Can it get any better than this? I thought. Not only did I feel relaxed for the first time in weeks, but we were going to be listening to our incredibly gifted priest talk about a subject that I'd been struggling with for at least a month. It wasn't the first time the topic of prayer came up in my life over the past few weeks......but it was the first time I felt relaxed and open to listening in recent times.

There were so many nuggets of truth that our pastor was throwing out at us that I don't think I could possibly mention all of them (without boring you all to death), so I'll stick to the main ones that struck me. He began by talking about the purpose of prayer, it's benefits, and then launched into a bit of a more "logistical" discussion about prayer: common struggles, obstacles, and ways to overcome those. What really struck me about his talk was just how much I'd fallen victim to some of the very same obstacles and struggles he was mentioning, without me even knowing.

A statement he made really stuck with me - so much that I wrote it on the back of my grocery list from that day. He said:

If we don't pray, we are confined to human wisdom.

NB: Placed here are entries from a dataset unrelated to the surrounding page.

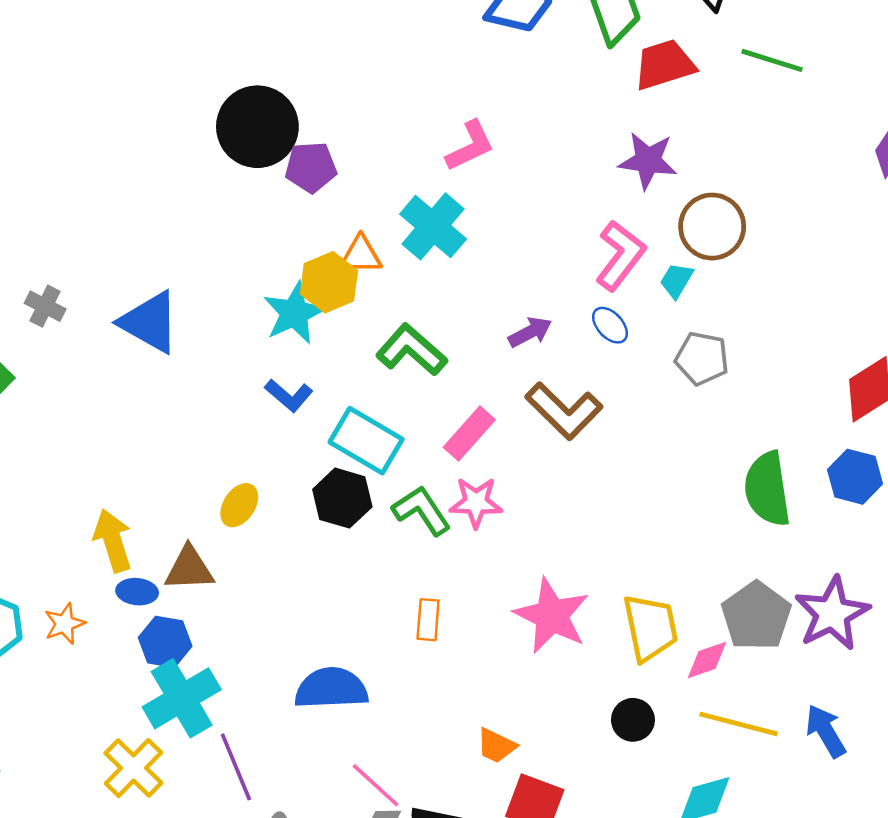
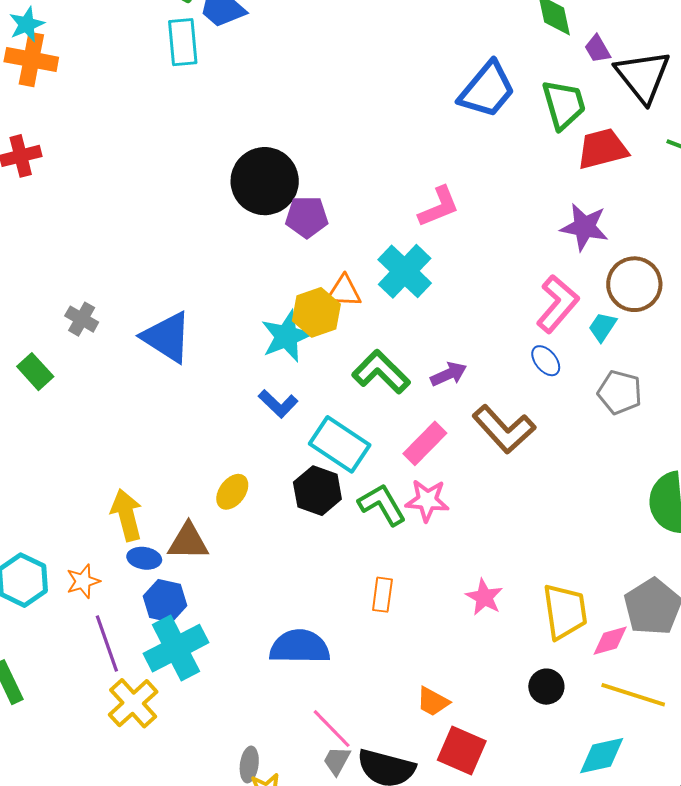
purple arrow: (530, 332) -> (449, 374), moved
pink star: (552, 616) -> (484, 597), size x0.6
purple line: (236, 767) -> (107, 644), moved

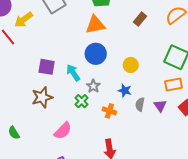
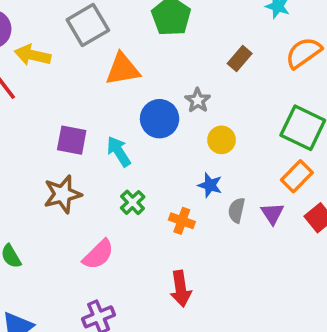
yellow arrow: (24, 20) -> (33, 55), turned 48
orange triangle: (95, 25) -> (123, 69), moved
orange rectangle: (173, 85) -> (297, 176), turned -36
gray star: (93, 86) -> (198, 100), moved

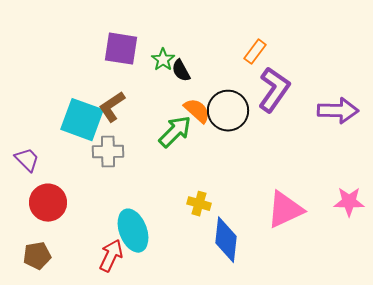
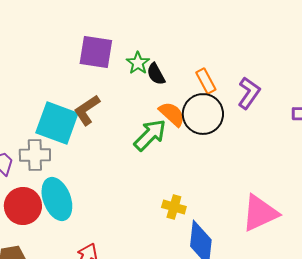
orange rectangle: (255, 52) -> (206, 81), moved, turned -65
purple L-shape: (274, 90) -> (249, 93), size x0.7
gray cross: (108, 152) -> (35, 155), moved
cyan ellipse: (133, 231) -> (57, 199), moved

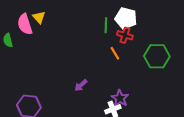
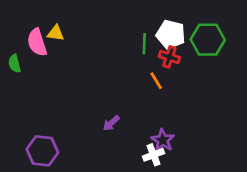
yellow triangle: (39, 17) -> (56, 33), turned -40
green hexagon: (157, 56) -> (208, 40), moved

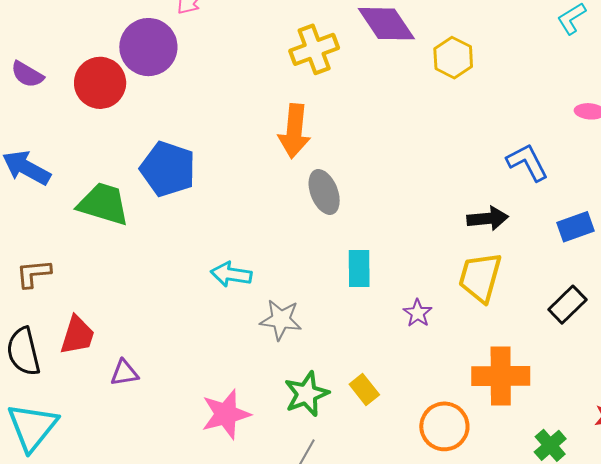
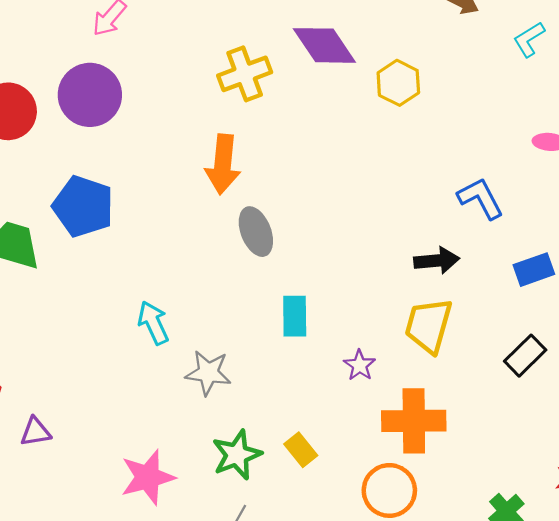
purple circle: (148, 47) -> (90, 95), moved
cyan arrow: (231, 274) -> (153, 323), turned 57
orange cross: (501, 376) -> (414, 421), moved

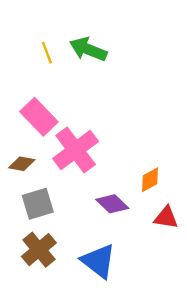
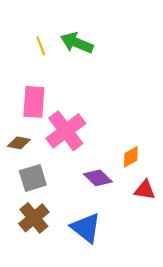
pink rectangle: (39, 117) -> (34, 102), turned 48

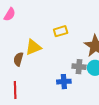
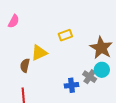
gray cross: (79, 67) -> (90, 77), moved, turned 32

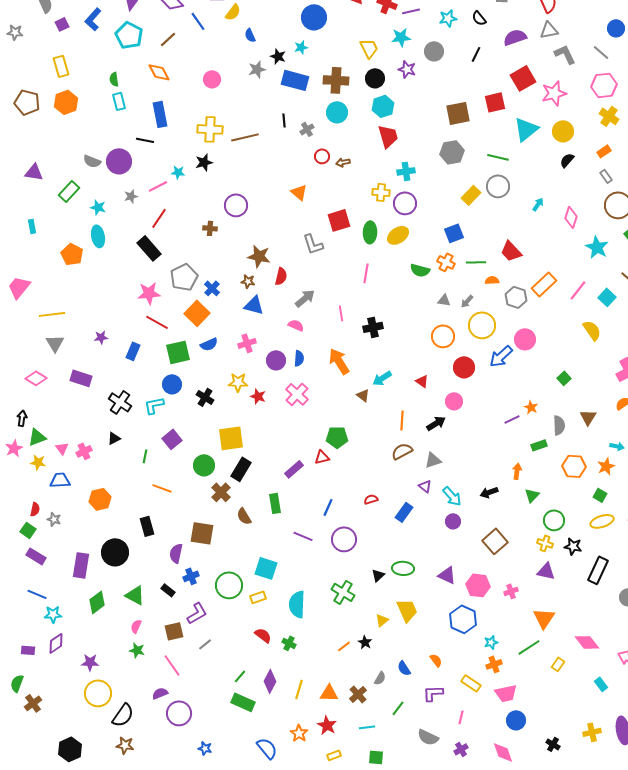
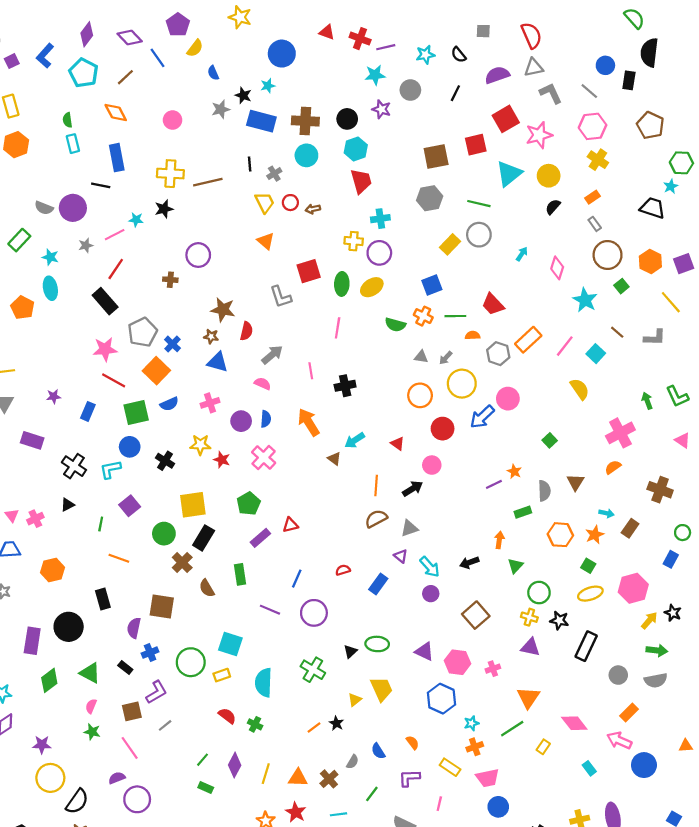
yellow trapezoid: (369, 48) -> (265, 203), moved
green pentagon: (337, 437) -> (249, 504), moved, turned -30
green rectangle: (243, 702) -> (206, 788), size x0.6

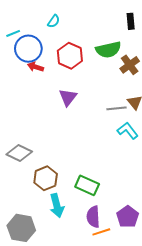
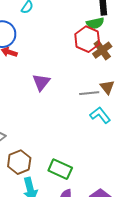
green semicircle: (108, 50) -> (95, 23), moved, size x0.7
red hexagon: (70, 56) -> (87, 39), moved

Take a minute to think about that. It seems so simple, so obvious - - but yet, so easily forgotten. How many times do we drop our daily prayer time - our time with the Divine, in favour of filling that spot with something human? More sleep, more time online, more mundane errands, more time watching TV? We're giving up something incredibly amazing....for something incredibly mediocre. It doesn't seem to compute, does it? Why would we knowingly choose something of lower quality, instead of going for the best?

I think I know why: it's easier. It's easier to accept (or confine ourselves to) human wisdom. It doesn't take much brain power to live by human rules. They "make sense" to us, with our limited knowledge and understanding. try and live by God's will and His desires for us is hard. We don't understand, a lot of the time. It's a constant "going out on a limb" kind of thing - - and prayer is a conversation about that. Prayer challenges us to go out of our comfort zone, if we're truly actively participating in our prayer lives. Prayer pushes us to grow -- human wisdom does not.

Distraction comes in so many forms - but for me, it seemed that this one statement spoke to my largest distraction. I had allowed myself to be distracted and molded by human wisdom. Human wisdom says we don't need prayer. We are self-sufficient and don't need to rely on God for anything.....and therefore, we don't need prayer. Human wisdom distracted me to the point that I was focusing all of my time and energy on earthly things and concerns....and my ability to focus on Heaven was the first casualty.

As I sat there and reflected on this statement and what it meant in my own prayer life (which felt like a bit of a desert at the moment, mind you), it felt like this gigantic wave was washing over me. Everything that I'd been focusing my time and energy on - instead of my prayer life - was illuminated. The wave seemed to be washing all of those distractions, all of that human wisdom, was so refreshing.

Then, our pastor, told us we were going to be led through a type of prayer known as Lectio Divina. (For non-Catholics, I assume this is similar to what you might consider "praying with Scripture." It's a kind of "holy reading" exercise, where you focus on a particular Scripture passage). This has always been one of my favourite ways to pray. Growing up Catholic in the Bible Belt, I'll admit that my knowledge of Scripture was minimal, at best. As I grew in my faith, and was introduced to some faithful Catholics who led me along the way, I learned just how amazing this form of prayer could be. We were handed a paper with a Scripture passage on it. I flipped over the paper (it had been handed to me upside down), and actually laughed at the irony. It was one of my favourites......and again spoke to the very issue that I'd been struggling with.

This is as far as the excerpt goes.